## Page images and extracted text

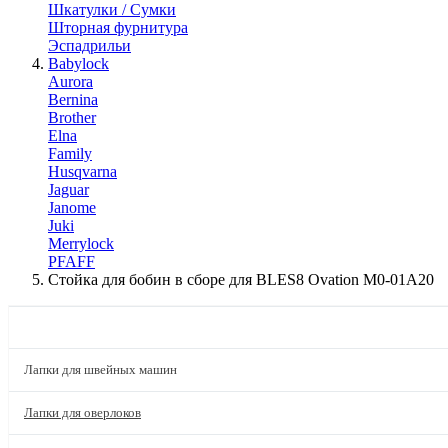
Шкатулки / Сумки
Шторная фурнитура
Эспадрильи
Babylock
Aurora
Bernina
Brother
Elna
Family
Husqvarna
Jaguar
Janome
Juki
Merrylock
PFAFF
Стойка для бобин в сборе для BLES8 Ovation M0-01A20
КАТАЛОГ
Лапки для швейных машин
Лапки для оверлоков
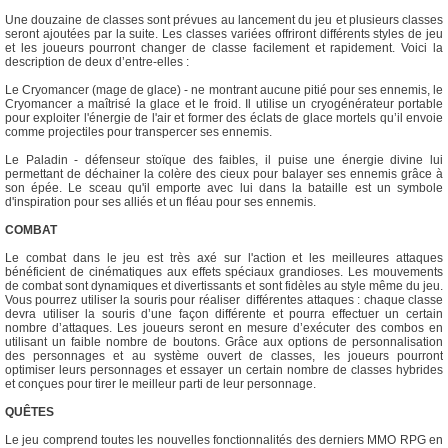
Une douzaine de classes sont prévues au lancement du jeu et plusieurs classes
seront ajoutées par la suite. Les classes variées offriront différents styles de jeu
et les joueurs pourront changer de classe facilement et rapidement. Voici la
description de deux d’entre-elles :
Le Cryomancer (mage de glace) - ne montrant aucune pitié pour ses ennemis, le
Cryomancer a maîtrisé la glace et le froid. Il utilise un cryogénérateur portable
pour exploiter l'énergie de l'air et former des éclats de glace mortels qu’il envoie
comme projectiles pour transpercer ses ennemis.
Le Paladin - défenseur stoïque des faibles, il puise une énergie divine lui
permettant de déchainer la colère des cieux pour balayer ses ennemis grâce à
son épée. Le sceau qu'il emporte avec lui dans la bataille est un symbole
d'inspiration pour ses alliés et un fléau pour ses ennemis.
COMBAT
Le combat dans le jeu est très axé sur l'action et les meilleures attaques
bénéficient de cinématiques aux effets spéciaux grandioses. Les mouvements
de combat sont dynamiques et divertissants et sont fidèles au style même du jeu.
Vous pourrez utiliser la souris pour réaliser différentes attaques : chaque classe
devra utiliser la souris d’une façon différente et pourra effectuer un certain
nombre d’attaques. Les joueurs seront en mesure d’exécuter des combos en
utilisant un faible nombre de boutons. Grâce aux options de personnalisation
des personnages et au système ouvert de classes, les joueurs pourront
optimiser leurs personnages et essayer un certain nombre de classes hybrides
et conçues pour tirer le meilleur parti de leur personnage.
QUÊTES
Le jeu comprend toutes les nouvelles fonctionnalités des derniers MMO RPG en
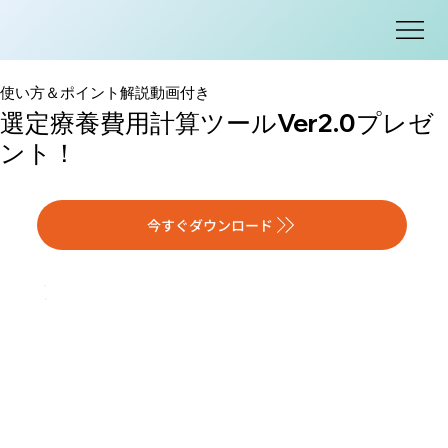
使い方＆ポイント解説動画付き
選定療養費用計算ツールVer2.0プレゼ
ント！
今すぐダウンロード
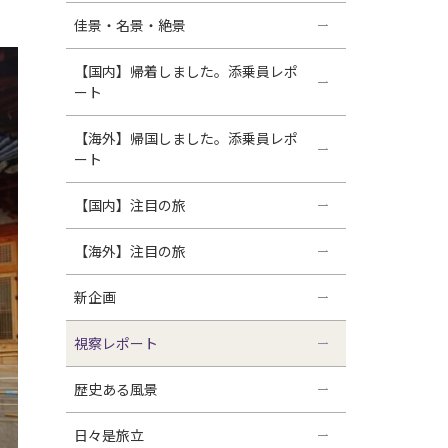
佳景・名景・絶景
【国内】帰着しました。添乗員レポ
ート
【海外】帰国しました。添乗員レポ
ート
【国内】注目の旅
【海外】注目の旅
新企画
視察レポート
歴史ある風景
日々是旅立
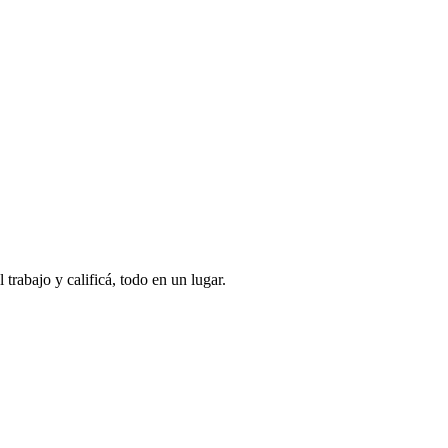
 trabajo y calificá, todo en un lugar.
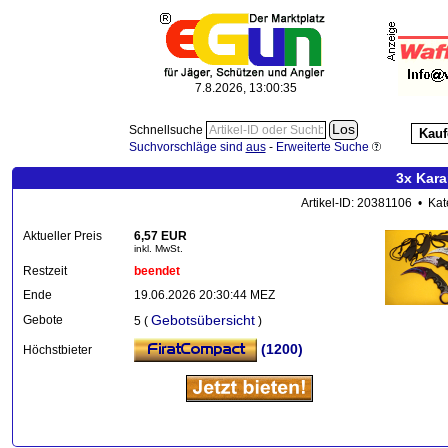
7.8.2026, 13:00:36
Schnellsuche
Kauf
Suchvorschläge sind
aus
-
Erweiterte Suche
3x Kar
Artikel-ID: 20381106 • Kat
Aktueller Preis
6,57 EUR
inkl. MwSt.
Restzeit
beendet
Ende
19.06.2026 20:30:44 MEZ
Gebotsübersicht
Gebote
5 (
)
(1200)
Höchstbieter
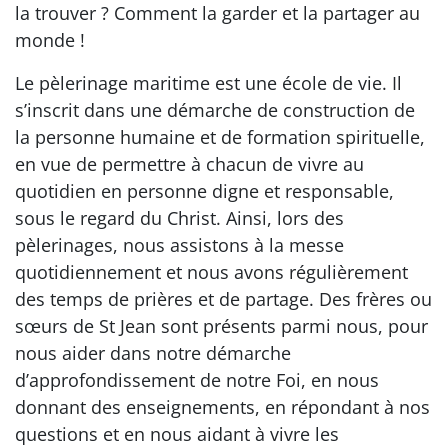
la trouver ? Comment la garder et la partager au
monde !
Le pèlerinage maritime est une école de vie. Il
s’inscrit dans une démarche de construction de
la personne humaine et de formation spirituelle,
en vue de permettre à chacun de vivre au
quotidien en personne digne et responsable,
sous le regard du Christ. Ainsi, lors des
pèlerinages, nous assistons à la messe
quotidiennement et nous avons régulièrement
des temps de prières et de partage. Des frères ou
sœurs de St Jean sont présents parmi nous, pour
nous aider dans notre démarche
d’approfondissement de notre Foi, en nous
donnant des enseignements, en répondant à nos
questions et en nous aidant à vivre les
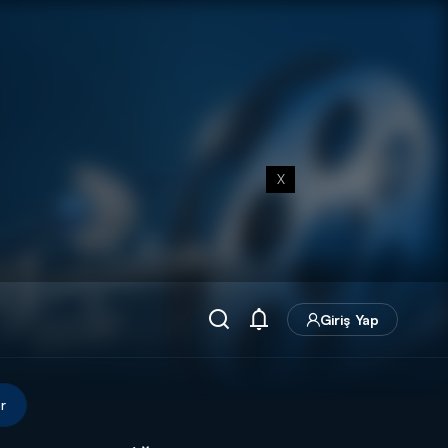
X
Giriş Yap
r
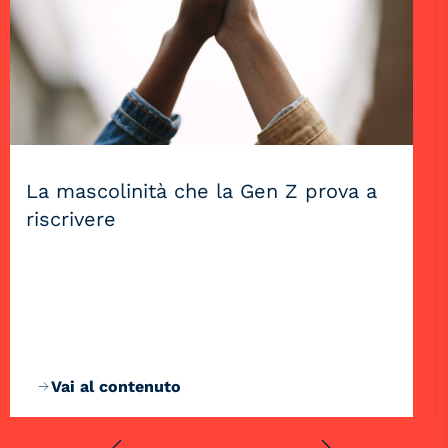
La mascolinità che la Gen Z prova a
riscrivere
Vai al contenuto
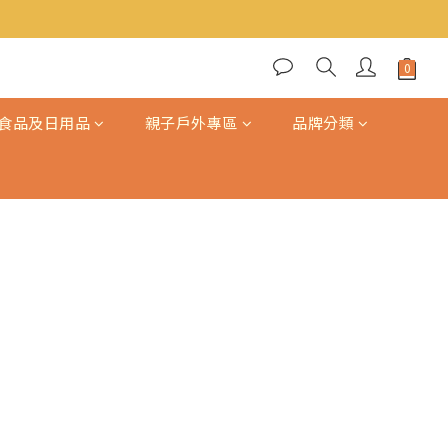
食品及日用品
親子戶外專區
品牌分類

## WHAT THE TASK REQUIRES
Each line above that carries the string "attaques" has to be returned.

## RESPONSE AREA
Le combat dans le jeu est très axé sur l'action et les meilleures attaques
Vous pourrez utiliser la souris pour réaliser différentes attaques : chaque classe
nombre d’attaques. Les joueurs seront en mesure d’exécuter des combos en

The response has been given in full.